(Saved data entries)
• • • •

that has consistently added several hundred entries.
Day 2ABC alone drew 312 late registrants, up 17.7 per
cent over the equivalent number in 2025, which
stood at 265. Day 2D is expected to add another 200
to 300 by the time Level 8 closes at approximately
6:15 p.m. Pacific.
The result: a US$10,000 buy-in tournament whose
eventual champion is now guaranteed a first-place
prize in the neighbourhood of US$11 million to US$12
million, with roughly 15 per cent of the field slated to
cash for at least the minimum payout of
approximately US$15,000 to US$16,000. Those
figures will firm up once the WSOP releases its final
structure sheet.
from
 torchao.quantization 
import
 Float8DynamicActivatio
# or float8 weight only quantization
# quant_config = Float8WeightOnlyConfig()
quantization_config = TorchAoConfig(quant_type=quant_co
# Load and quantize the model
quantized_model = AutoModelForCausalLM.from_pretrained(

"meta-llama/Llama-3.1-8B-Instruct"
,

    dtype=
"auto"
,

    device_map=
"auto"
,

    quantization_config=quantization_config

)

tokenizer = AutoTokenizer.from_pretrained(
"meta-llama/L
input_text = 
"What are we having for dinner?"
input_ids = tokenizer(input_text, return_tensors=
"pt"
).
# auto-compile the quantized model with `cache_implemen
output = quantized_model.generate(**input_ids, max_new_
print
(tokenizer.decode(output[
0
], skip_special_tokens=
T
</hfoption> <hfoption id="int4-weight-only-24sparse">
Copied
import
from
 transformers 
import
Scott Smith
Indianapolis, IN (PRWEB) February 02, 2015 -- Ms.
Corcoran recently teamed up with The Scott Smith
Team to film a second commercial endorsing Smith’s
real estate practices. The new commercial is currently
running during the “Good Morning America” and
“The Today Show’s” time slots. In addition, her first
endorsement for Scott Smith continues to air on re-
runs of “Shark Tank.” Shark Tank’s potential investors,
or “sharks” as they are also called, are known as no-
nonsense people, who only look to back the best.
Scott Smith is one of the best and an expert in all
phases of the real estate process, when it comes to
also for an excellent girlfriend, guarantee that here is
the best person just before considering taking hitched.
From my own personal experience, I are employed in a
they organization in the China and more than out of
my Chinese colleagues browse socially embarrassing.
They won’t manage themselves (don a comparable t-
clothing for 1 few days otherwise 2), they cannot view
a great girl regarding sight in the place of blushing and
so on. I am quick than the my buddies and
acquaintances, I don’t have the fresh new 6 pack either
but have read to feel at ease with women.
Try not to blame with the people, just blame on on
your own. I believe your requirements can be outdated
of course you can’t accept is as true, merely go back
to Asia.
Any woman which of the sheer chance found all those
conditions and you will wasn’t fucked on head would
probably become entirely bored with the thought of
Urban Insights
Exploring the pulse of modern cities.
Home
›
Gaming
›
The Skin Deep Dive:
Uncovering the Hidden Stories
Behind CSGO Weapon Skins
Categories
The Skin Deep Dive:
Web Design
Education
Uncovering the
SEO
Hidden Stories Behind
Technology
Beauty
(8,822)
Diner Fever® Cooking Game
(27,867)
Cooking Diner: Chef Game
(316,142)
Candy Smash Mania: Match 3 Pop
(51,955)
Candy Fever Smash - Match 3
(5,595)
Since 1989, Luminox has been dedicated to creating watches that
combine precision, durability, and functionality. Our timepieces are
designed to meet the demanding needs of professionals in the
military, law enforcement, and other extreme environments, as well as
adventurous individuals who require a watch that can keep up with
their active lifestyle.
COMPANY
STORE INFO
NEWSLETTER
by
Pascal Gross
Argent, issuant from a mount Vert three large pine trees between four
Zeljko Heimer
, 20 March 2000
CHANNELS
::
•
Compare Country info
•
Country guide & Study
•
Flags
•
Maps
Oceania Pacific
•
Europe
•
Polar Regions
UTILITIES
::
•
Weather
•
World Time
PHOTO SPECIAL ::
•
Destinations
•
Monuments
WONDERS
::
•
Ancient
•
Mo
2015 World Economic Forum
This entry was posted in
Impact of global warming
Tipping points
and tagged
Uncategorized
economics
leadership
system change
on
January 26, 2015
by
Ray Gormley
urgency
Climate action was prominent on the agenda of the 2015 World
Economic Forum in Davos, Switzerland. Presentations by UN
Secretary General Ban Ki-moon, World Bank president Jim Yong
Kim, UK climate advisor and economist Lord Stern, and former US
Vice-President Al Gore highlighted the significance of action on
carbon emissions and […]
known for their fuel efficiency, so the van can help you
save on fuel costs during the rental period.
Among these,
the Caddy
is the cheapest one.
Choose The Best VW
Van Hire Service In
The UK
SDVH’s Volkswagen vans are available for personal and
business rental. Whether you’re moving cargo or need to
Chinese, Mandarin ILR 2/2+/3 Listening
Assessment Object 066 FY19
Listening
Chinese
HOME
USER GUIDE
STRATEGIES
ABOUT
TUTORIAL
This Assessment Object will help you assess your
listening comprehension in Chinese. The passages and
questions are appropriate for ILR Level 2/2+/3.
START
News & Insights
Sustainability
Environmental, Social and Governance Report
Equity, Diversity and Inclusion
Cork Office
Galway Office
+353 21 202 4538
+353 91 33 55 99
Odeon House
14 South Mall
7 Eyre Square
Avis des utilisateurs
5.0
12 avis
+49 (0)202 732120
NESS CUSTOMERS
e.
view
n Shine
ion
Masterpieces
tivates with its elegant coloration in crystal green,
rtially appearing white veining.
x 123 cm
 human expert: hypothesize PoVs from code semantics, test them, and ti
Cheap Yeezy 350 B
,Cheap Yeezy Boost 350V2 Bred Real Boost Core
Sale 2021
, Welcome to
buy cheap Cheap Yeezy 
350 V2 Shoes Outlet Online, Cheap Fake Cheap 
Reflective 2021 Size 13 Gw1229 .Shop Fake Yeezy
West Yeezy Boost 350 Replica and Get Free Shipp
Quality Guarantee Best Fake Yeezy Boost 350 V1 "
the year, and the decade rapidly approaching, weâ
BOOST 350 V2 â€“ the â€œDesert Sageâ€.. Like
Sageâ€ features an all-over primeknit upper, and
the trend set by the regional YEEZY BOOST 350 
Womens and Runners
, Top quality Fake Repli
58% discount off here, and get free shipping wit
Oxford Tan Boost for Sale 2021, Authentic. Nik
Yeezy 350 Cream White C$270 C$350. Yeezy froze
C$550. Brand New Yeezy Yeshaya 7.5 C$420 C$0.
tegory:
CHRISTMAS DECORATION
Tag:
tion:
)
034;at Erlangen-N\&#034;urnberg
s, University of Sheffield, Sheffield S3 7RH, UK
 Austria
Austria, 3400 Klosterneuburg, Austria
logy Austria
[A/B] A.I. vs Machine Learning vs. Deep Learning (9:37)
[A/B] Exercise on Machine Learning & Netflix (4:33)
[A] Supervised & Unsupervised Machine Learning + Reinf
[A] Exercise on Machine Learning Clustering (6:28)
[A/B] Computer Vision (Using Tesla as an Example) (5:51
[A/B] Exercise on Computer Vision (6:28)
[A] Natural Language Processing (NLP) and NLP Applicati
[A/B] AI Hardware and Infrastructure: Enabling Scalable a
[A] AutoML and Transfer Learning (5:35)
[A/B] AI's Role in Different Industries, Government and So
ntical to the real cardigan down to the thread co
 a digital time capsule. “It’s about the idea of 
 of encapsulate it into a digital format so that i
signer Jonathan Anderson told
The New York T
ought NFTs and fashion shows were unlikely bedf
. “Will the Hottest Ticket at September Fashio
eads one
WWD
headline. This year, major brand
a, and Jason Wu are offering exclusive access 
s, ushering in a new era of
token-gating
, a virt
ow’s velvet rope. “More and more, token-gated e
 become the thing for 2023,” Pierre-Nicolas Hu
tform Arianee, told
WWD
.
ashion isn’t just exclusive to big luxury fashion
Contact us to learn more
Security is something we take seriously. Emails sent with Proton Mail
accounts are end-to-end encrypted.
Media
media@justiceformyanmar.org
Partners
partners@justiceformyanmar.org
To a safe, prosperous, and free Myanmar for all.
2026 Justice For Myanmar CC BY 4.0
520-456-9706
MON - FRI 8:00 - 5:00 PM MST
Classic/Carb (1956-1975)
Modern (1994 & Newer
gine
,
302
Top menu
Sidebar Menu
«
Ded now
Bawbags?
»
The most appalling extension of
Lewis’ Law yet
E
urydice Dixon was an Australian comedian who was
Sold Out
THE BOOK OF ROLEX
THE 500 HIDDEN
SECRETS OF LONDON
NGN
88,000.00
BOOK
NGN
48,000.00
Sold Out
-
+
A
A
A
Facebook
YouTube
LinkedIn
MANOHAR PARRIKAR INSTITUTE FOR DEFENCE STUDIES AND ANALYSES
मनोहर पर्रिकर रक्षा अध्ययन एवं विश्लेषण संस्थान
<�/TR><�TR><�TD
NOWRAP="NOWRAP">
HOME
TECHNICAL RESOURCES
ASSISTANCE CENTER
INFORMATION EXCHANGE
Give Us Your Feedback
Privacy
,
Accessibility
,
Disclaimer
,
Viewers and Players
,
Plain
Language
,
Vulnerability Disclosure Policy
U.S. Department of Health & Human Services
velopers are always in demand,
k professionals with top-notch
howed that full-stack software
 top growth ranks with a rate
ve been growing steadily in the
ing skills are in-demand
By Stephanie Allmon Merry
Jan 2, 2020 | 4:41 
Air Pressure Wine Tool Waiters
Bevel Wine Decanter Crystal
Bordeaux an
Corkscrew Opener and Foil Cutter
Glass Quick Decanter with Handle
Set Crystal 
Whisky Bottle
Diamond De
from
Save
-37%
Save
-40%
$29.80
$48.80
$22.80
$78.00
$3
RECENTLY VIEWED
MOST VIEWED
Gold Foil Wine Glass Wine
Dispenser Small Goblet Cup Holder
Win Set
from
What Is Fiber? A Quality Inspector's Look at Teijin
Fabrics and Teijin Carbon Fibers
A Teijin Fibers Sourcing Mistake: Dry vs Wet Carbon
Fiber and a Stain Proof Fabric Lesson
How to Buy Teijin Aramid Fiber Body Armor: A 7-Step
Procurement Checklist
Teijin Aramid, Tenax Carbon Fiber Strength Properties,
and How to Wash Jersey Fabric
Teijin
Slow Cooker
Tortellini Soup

• • • •

Each line of the data that holds "Scott" should be reported.

[Output below]:
Scott Smith
Corcoran recently teamed up with The Scott Smith
endorsement for Scott Smith continues to air on re-
Scott Smith is one of the best and an expert in all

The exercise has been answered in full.